Introduction
Pacific Energy Resources Ltd (“Debtors”), a group of oil and gas producers that develop resources in the Western United States, filed chapter 11 petitions for bankruptcy on March 8, 2009. Debtors filed their bankruptcy petitions in the United States Bankruptcy Court for the District of Delaware. As stated in the Affidavit in Support of First Day Motions, Debtors own oil and gas reserves located offshore of California and Alaska. In 2008, Debtors’ revenue exceeded $226 million. Despite strong revenue, the drop in oil prices towards the end of 2008 required Debtors to enter into forbearance agreements with its lenders. By mid-February, the lenders declared Debtors in default and three weeks later, Debtors filed for bankruptcy.

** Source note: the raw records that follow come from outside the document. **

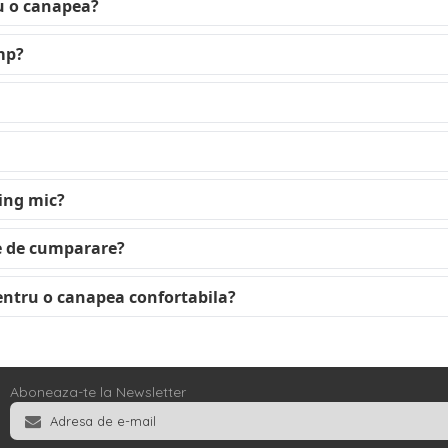
ru o canapea?
imp?
ing mic?
te de cumparare?
entru o canapea confortabila?
Aboneaza-te la Newsletter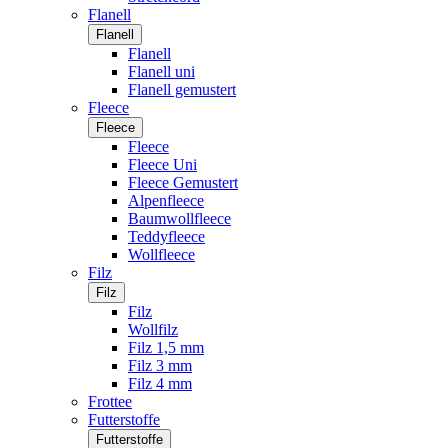
Flanell
Flanell
Flanell
Flanell uni
Flanell gemustert
Fleece
Fleece
Fleece
Fleece Uni
Fleece Gemustert
Alpenfleece
Baumwollfleece
Teddyfleece
Wollfleece
Filz
Filz
Filz
Wollfilz
Filz 1,5 mm
Filz 3 mm
Filz 4 mm
Frottee
Futterstoffe
Futterstoffe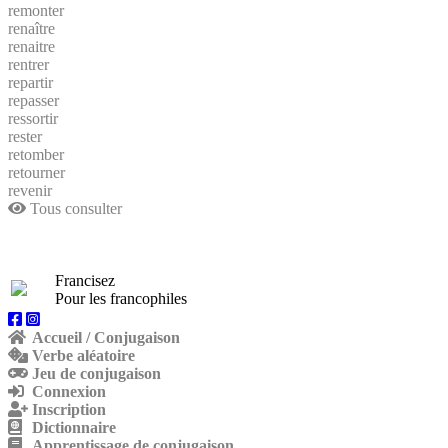
remonter
renaître
renaitre
rentrer
repartir
repasser
ressortir
rester
retomber
retourner
revenir
Tous consulter
Francisez
Pour les francophiles
Accueil / Conjugaison
Verbe aléatoire
Jeu de conjugaison
Connexion
Inscription
Dictionnaire
Apprentissage de conjugaison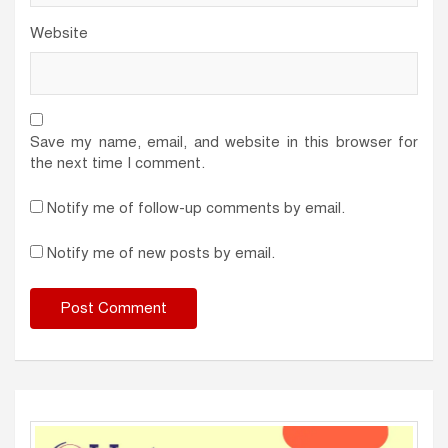
Website
Save my name, email, and website in this browser for
the next time I comment.
Notify me of follow-up comments by email.
Notify me of new posts by email.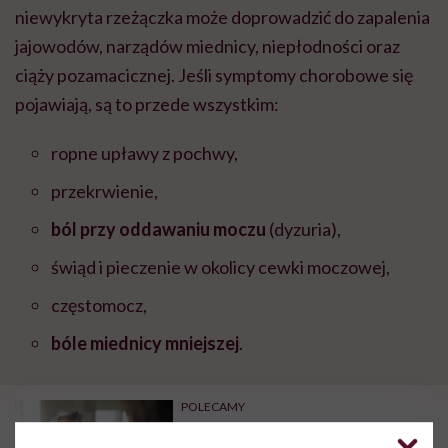
niewykryta rzeżączka może doprowadzić do zapalenia
jajowodów, narządów miednicy, niepłodności oraz
ciąży pozamacicznej. Jeśli symptomy chorobowe się
pojawiają, są to przede wszystkim:
ropne upławy z pochwy,
przekrwienie,
ból przy oddawaniu moczu
(dyzuria),
świąd i pieczenie w okolicy cewki moczowej,
częstomocz,
bóle miednicy mniejszej
.
POLECAMY
Czym zajmuje się dermatolog
wenerolog? Kiedy warto się do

Debtors’ Postpetition Financing
Under Debtors’ Motion to Approve DIP Financing, Debtors seek up to $40 million in debtor-in-possession financing (the “DIP Facility”). The DIP Facility refunds prepetition loans totaling $142 million and grants superpriority liens to J. Aron & Company and Silver Point Finance, Debtors’ collateral agents. According to their Motion, Debtors are unable to rely solely on cash collateral to fund the bankruptcy. Without the DIP Facility, Debtors contend they would lack the liquidity necessary to reorganize.
Debtors’ Liabilities
The Debtors consist of several entities, however, the two primary entities in this bankruptcy proceeding are Pacific Energy Resources Ltd (“PERL”) and Pacific Energy Alaska Operating LLC (“PEAO”). As of the date Debtors filed for bankruptcy, PERL estimated its liabilities as follows:
- Prepetition Lenders … $361 million
- Subordinated Noteholders … $32 million
- Unsecured Lender … $1 million
- Unsecured Obligations … $4 million.
PEAO estimated its liabilities as:
- Prepetition Lenders … $413 million
- Chevron … $25 million
- Subordinated Noteholders … $32 million
- Unsecured Obligations … $9 million
Security for the DIP Facility
The DIP Facility seeks superpriority status pursuant to section 364(c)(1) of the Bankruptcy Code. Further, the Facility is secured by a first priority perfected security interest pursuant to sections 364(c)(2) and 364(d) of the Bankruptcy Code. Section 364(c)(1) and (2) of the Bankruptcy Code authorizes Debtors to obtain credit with “priority over all administrative expenses” and “secured by a lien on property of the estates that is not otherwise subject to a lien.” Before a debtor can obtain postpetition credit, section 364 requires that the debtor demonstrate it was “unable to obtain unsecured credit” that would be allowed as an administrative expense. In support of their Motion, Debtors cite a decision in the Ames bankruptcy finding that the debtor demonstrated the unavailability of unsecured financing, as required under section 364, where the debtor had sought unsecured financing from several institutional lenders. In re Ames Dept. Stores, 115 B.R. 34, 40(Bankr. S.D.N.Y. 1990). For a further discussion regarding the adequacy of a debtor’s attempt to obtain DIP financing, read my post regarding the Pliant bankruptcy from February 13, 2009.
Conclusion
This bankruptcy proceeding is before the Honorable Kevin J. Carey, Chief Judge of the Delaware Bankruptcy Court. Judge Carey entered the Debtors Interim DIP Financing Order on March 10, 2009, two days after Debtors filed for bankruptcy. At the time of this writing, no parties in interest have filed formal objections to the Debtors’ Motion to Approve DIP Financing.